Key findings of the survey included:
1. A predicted increase in the volume of corporates looking to sell operations in Europe in 2017:
- Over half (51%) of respondents predicted that the volume of corporates looking to divest European assets would be higher this year than in 2016, with a majority noting that the uncertainty caused by the UK’s Brexit vote would likely fuel this increase.
- Around two thirds (65%) of respondents identified the need for corporates to refocus on core operations as the key driver for disposal activity. 11% of respondents identified the need to free up capital as the next biggest driver, alongside unsolicited approaches from potential buyers (11%).
- Respondents rated corporate divestment as mutually beneficial for both the core and divested businesses. Using a scale from one to 10 – one being very negative and 10 being very positive – 70% of respondents awarded a score of seven or above when assessing the impact of the disposal on the performance of the selling corporate. Similarly, 73% of respondents awarded a score of seven for the likely impact on the performance of the divested business.
“We have certainly seen a pick-up in corporate carve-out activity across the European market since last summer,” said Dirk Markus, CEO of Aurelius Group. “This increased level of corporate divestment activity has partly been driven by the uncertainty created by the UK’s decision to leave the European Union. Currency volatility, trade tariffs, increasing labour costs and a lack of clarity around the freedom of movement for workers are just a few examples of the issues facing businesses this year.
“Consequently, a carve-out, where a firm seeks to rationalise its business by selling a non-core or potentially underperforming asset, can be hugely beneficial to a corporate, allowing it to refocus on key operations, free up capital and rid its balance sheet of a loss-making entity. A carve-out can be similarly advantageous to the divested asset, which benefits from the increased level of attention and resource allocation that it receives under its new ownership.”
2. UK and DACH region expected to see highest volumes of corporate carve-out activity this year:
- In line with last year’s findings, over a third (33%) of respondents identified the UK as the European geography they expected to experience the most corporate divestment activity in 2017.
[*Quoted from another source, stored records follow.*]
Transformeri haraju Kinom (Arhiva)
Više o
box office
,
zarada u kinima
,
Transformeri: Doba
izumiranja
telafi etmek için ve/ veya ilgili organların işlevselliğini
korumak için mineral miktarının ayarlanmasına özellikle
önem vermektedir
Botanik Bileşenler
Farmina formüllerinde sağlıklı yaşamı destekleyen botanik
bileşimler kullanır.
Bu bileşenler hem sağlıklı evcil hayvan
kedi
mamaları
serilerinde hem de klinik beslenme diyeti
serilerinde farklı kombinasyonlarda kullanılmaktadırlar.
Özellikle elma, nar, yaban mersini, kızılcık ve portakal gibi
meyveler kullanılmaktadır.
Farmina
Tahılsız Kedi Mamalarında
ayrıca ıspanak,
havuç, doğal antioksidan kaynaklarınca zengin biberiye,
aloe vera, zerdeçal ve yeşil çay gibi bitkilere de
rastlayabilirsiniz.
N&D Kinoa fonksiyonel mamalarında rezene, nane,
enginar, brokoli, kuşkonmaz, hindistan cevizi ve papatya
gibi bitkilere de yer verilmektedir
- Over a quarter (27%) of respondents anticipated an increase in disposals by corporates with operations in the DACH region, up significantly from 2016 when less than 10% identified the DACH region as likely to see high volumes of corporate carve-out activity.
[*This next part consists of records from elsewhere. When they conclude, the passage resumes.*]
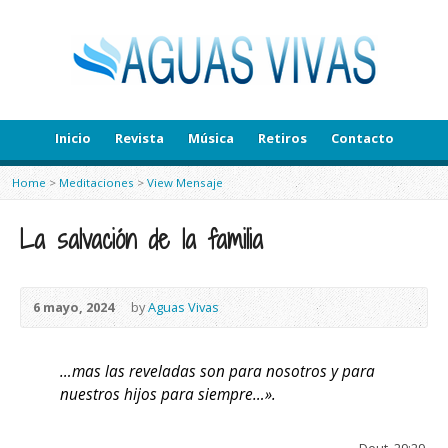
Inicio
Revista
Música
Retiros
Contacto
Home
>
Meditaciones
>
View Mensaje
La salvación de la familia
6 mayo, 2024
by
Aguas Vivas
…mas las reveladas son para nosotros y para
nuestros hijos para siempre…».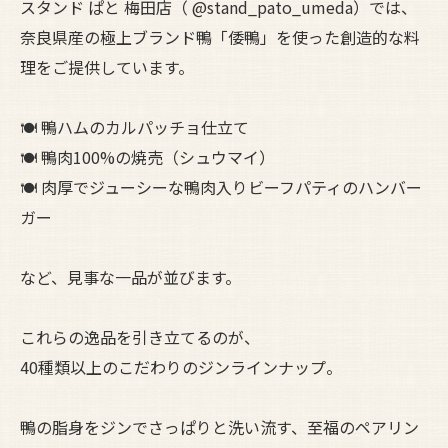
スタンド ぱと 梅田店（ @stand_pato_umeda）では、
奈良県産の極上ブランド鴨「倭鴨」を使った創造的な料
理をご提供しています。
🍽️ 鴨ハムのカルパッチョ仕立て
🍽️ 鴨肉100%の焼売（シュウマイ）
🍽️ 肉厚でジューシーな鴨肉入りビーフパティのハンバー
ガー
など、見事な一品が並びます。
これらの逸品を引き立てるのが、
40種類以上のこだわりのジンラインナップ。
鴨の脂身をジンでさっぱりと洗い流す、至福のペアリン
Dirk Markus commented: “The UK has already witnessed a number of divestments this year from both domestic plc’s seeking to streamline their businesses, and overseas corporates looking to rationalise their UK holdings and in some cases, get out of this market altogether. We expect to see this trend continue.
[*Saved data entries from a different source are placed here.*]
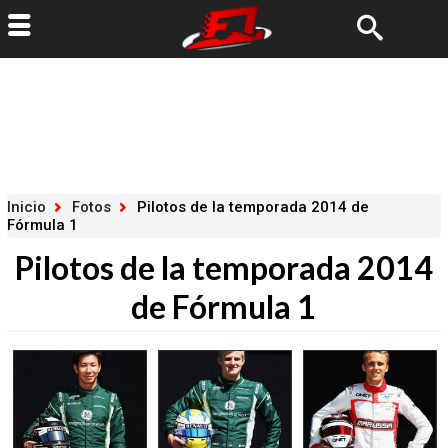
Inicio
Fotos
Pilotos de la temporada 2014 de
Fórmula 1
Pilotos de la temporada 2014
de Fórmula 1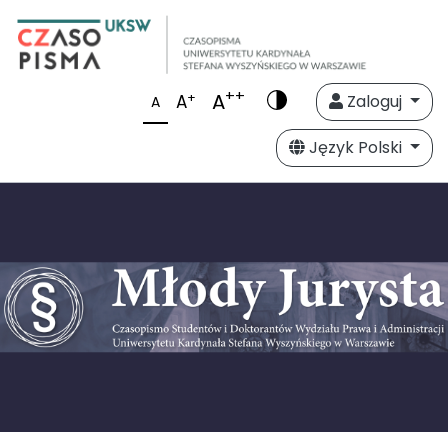
++
A
+
A
Zaloguj
A
Język Polski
“The increasing uncertainty around the future of the UK post-Brexit continues to put pressure on businesses with operations in this market. Consequently, we have seen a wave of profit warnings from corporates including BT, Premier Foods and Next. A natural reaction will be for corporates to review their strategies and rationalise by selling non-core operations.
“Furthermore, whilst the level of corporate divestment activity across continental Europe has been relatively low in recent years, feelings of uncertainty have risen dramatically in the last 12 months. The significant upsurge in anti-global sentiment, as seen by the UK’s decision to leave the European Union, the Trump election and the rising popularity of the far-right movement in France, has contributed significantly to this, and with the upcoming election in Germany, ongoing power struggles in countries like Italy, and increasing levels of youth unemployment in southern Europe, we expect to see this sentiment continue in the near term. As such, with corporate decision makers wary of the difficultly of selling off non-core operations in a recession environment, an increase in carve out activity in the region would not be surprising to us.”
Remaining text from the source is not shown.